Ansprüche auf betriebliche Altersversorgung sind gesichert, sofern sie unverfallbar sind.

Die Unverfallbarkeit in der betrieblichen Altersversorgung ist abhängig von der Finanzierung.

Wird die betriebliche Altersversorgung durch den Arbeitnehmer finanziert (zum Beispiel durch eine Bruttoentgeltumwandlung) tritt die Unverfallbarkeit sofort ein.

Wird die betriebliche Altersversorgung durch den Arbeitgeber finanziert, gelten folgende Fristen:

- Ab 1.1.2018 bleibt die Anwartschaft erhalten, wenn das 21. Lebensjahr vollendet ist und die Zusage mindestens drei Jahre bestanden hat.
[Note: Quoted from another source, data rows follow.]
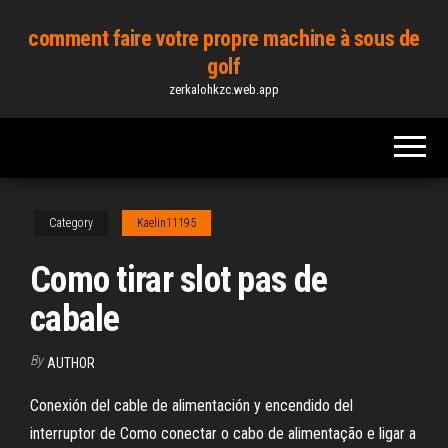
Skip
comment faire votre propre machine à sous de
to
golf
the
zerkalohkzc.web.app
content
Category
Kaelin11195
Como tirar slot pas de
cabale
By
AUTHOR
Conexión del cable de alimentación y encendido del
interruptor de Como conectar o cabo de alimentação e ligar a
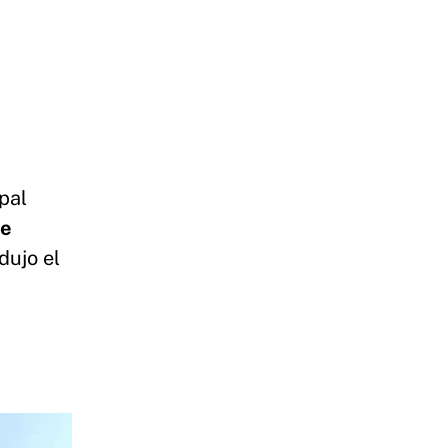
ipal
de
dujo el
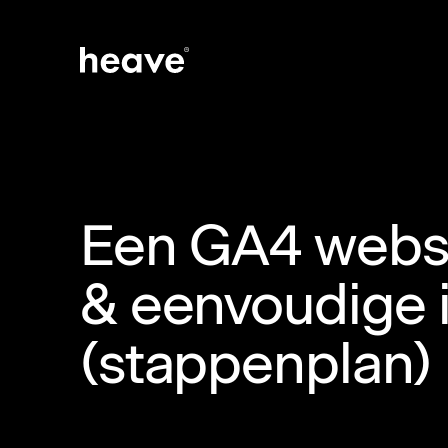
Een GA4 websit
& eenvoudige 
(stappenplan)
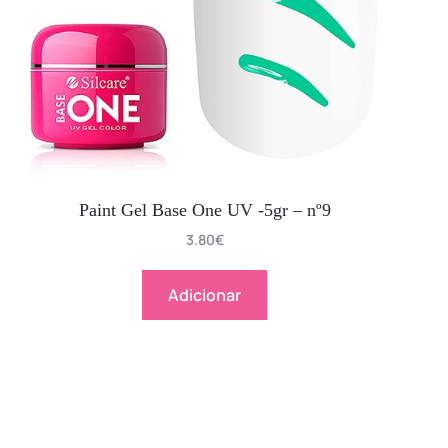
Paint Gel Base One UV -5gr – nº9
3.80
€
Adicionar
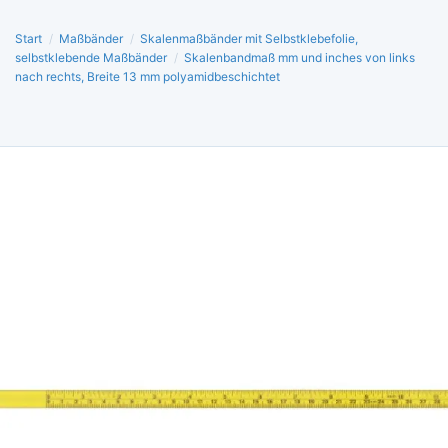
Start
/
Maßbänder
/
Skalenmaßbänder mit Selbstklebefolie,
selbstklebende Maßbänder
/
Skalenbandmaß mm und inches von links
nach rechts, Breite 13 mm polyamidbeschichtet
- Bis zum Jahr 2009 bleibt die Anwartschaft erhalten, wenn das Arbeitsverhältnis vor Eintritt des Versorgungsfalls, jedoch nach Vollendung des 25. Lebensjahres endet und die Versorgungszusage zu diesem Zeitpunkt mindestens fünf Jahre bestanden hat.

- Vor 2001 lagen diese bei einer Betriebszugehörigkeit von zehn Jahren bei einem Mindestalter von 35 Jahren, vor 2009 galt eine fünfjährige Frist für arbeitgeber-finanzierte Betriebsrentenansprüche; das Mindestalter wurde auf 30 Jahre gesenkt.

Im Abrechnungsverband West finanziert die VBL ihre Leistungen über ein modifiziertes Abschnittsdeckungsverfahren (Umlageverfahren). Der Umlagesatz ist so bemessen, dass die für die Dauer des Deckungsabschnitts zu entrichtende Umlage zusammen mit den übrigen zu erwartenden Einnahmen und dem verfügbaren Vermögen ausreicht, die Ausgaben während des Deckungsabschnittes sowie der von der Schwankungsreserve umfassten zwölf folgenden Monate zu erfüllen.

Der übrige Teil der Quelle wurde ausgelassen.